Glad to have you here!! 
If we get enough Michiganders I'll host a few build sesions.


----------



## sharpobject (May 7, 2008)

Hi MichWhiteTiger - and welcome !!


----------



## Spookineer (Aug 20, 2006)

Welcome and good luck!


----------



## Lilly (Jun 13, 2006)

welcome mwt..
hope you post pics of your haunt when available..
congrats to you


----------



## Bloodhound (Oct 16, 2007)

Welcome to the forum


----------



## Spooklights (Jul 4, 2006)

Hi!

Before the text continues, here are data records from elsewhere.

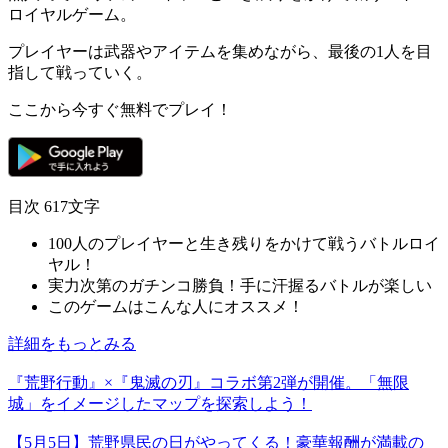
ロイヤルゲーム。
プレイヤーは武器やアイテムを集めながら、
最後の1人
を目
指して戦っていく。
ここから今すぐ無料でプレイ！
目次
617文字
100人のプレイヤーと生き残りをかけて戦うバトルロイ
ヤル！
実力次第のガチンコ勝負！手に汗握るバトルが楽しい
このゲームはこんな人にオススメ！
詳細をもっとみる
『荒野行動』×『鬼滅の刃』コラボ第2弾が開催。「無限
城」をイメージしたマップを探索しよう！
【5月5日】荒野県民の日がやってくる！豪華報酬が満載の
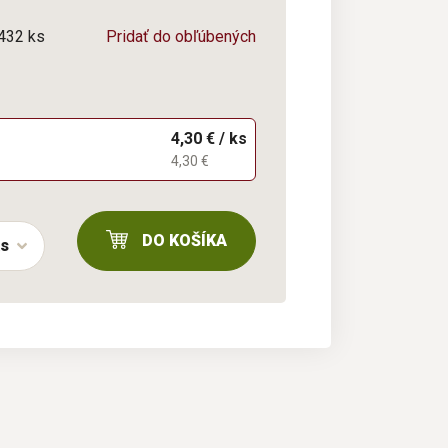
/432 ks
Pridať do obľúbených
4,30 € / ks
4,30 €
DO KOŠÍKA
ks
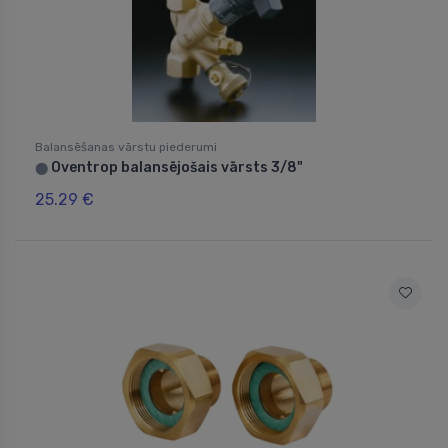
Balansēšanas vārstu piederumi
Oventrop balansējošais vārsts 3/8"
⬤
25.29 €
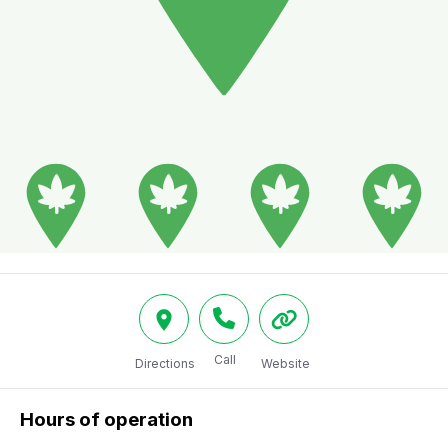
Call
Directions
Website
Hours of operation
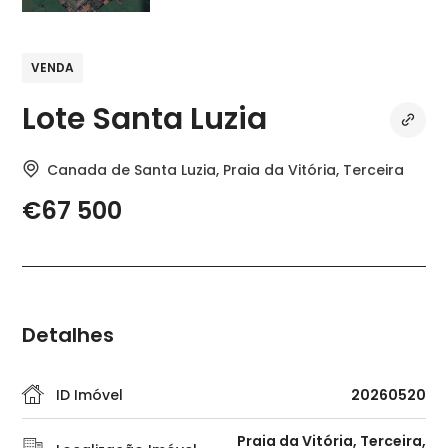
VENDA
Lote Santa Luzia
Canada de Santa Luzia, Praia da Vitória, Terceira
€67 500
Detalhes
ID Imóvel
20260520
Praia da Vitória, Terceira,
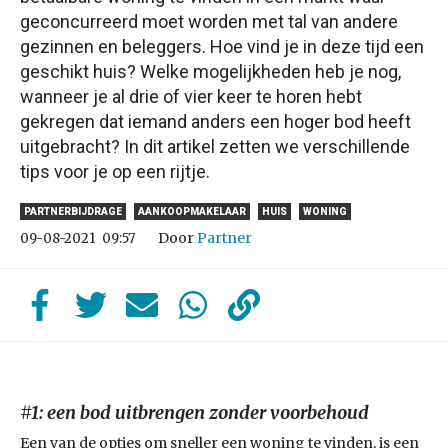
geconcurreerd moet worden met tal van andere
gezinnen en beleggers. Hoe vind je in deze tijd een
geschikt huis? Welke mogelijkheden heb je nog,
wanneer je al drie of vier keer te horen hebt
gekregen dat iemand anders een hoger bod heeft
uitgebracht? In dit artikel zetten we verschillende
tips voor je op een rijtje.
PARTNERBIJDRAGE
AANKOOPMAKELAAR
HUIS
WONING
Door
Partner
09-08-2021
09:57
#1: een bod uitbrengen zonder voorbehoud
Een van de opties om sneller een woning te vinden, is een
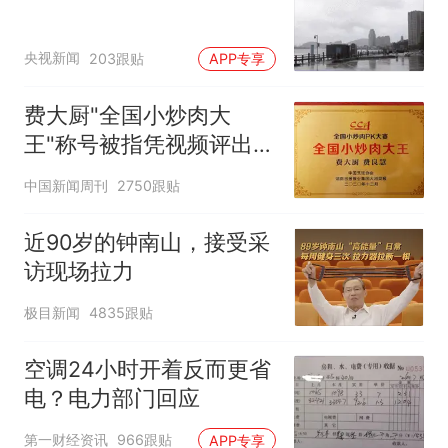
央视新闻
203跟贴
APP专享
费大厨"全国小炒肉大
王"称号被指凭视频评出
官方回应
中国新闻周刊
2750跟贴
近90岁的钟南山，接受采
访现场拉力
极目新闻
4835跟贴
空调24小时开着反而更省
电？电力部门回应
第一财经资讯
966跟贴
APP专享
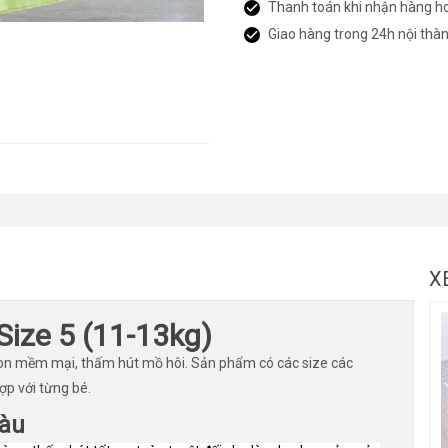
Thanh toán khi nhận hàng h
Giao hàng trong 24h nội thà
X
ize 5 (11-13kg)
ton mềm mại, thấm hút mồ hôi. Sản phẩm có các size các
p với từng bé.
màu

Welcome to the forum!


----------



## slightlymad (May 25, 2006)

Howldy


----------



## Wyatt Furr (Jun 5, 2006)

Howdy and Welcome


----------



## Vlad (Aug 2, 2005)

Welcome aboard MWT


----------



## pyro (Oct 7, 2006)

hello and welcome


----------



## Hellvin (Jul 6, 2008)

Welcome MWT


----------



## CreepyCanmore (Mar 27, 2007)

Welcome and have fun.


----------



## turtle2778 (Jul 9, 2006)

WOW, what an ambitious project I hope it works out for you. Welcome to the Forum its a great place. Oh and HELLO.


----------



## Ghostess (Aug 21, 2005)

Welcome!


----------



## The_Caretaker (Mar 6, 2007)

From one michigander to another welcome


----------



## choman77034 (Sep 11, 2008)

You've come to the right place! There is a WEALTH of haunt knowledge on these boards!


----------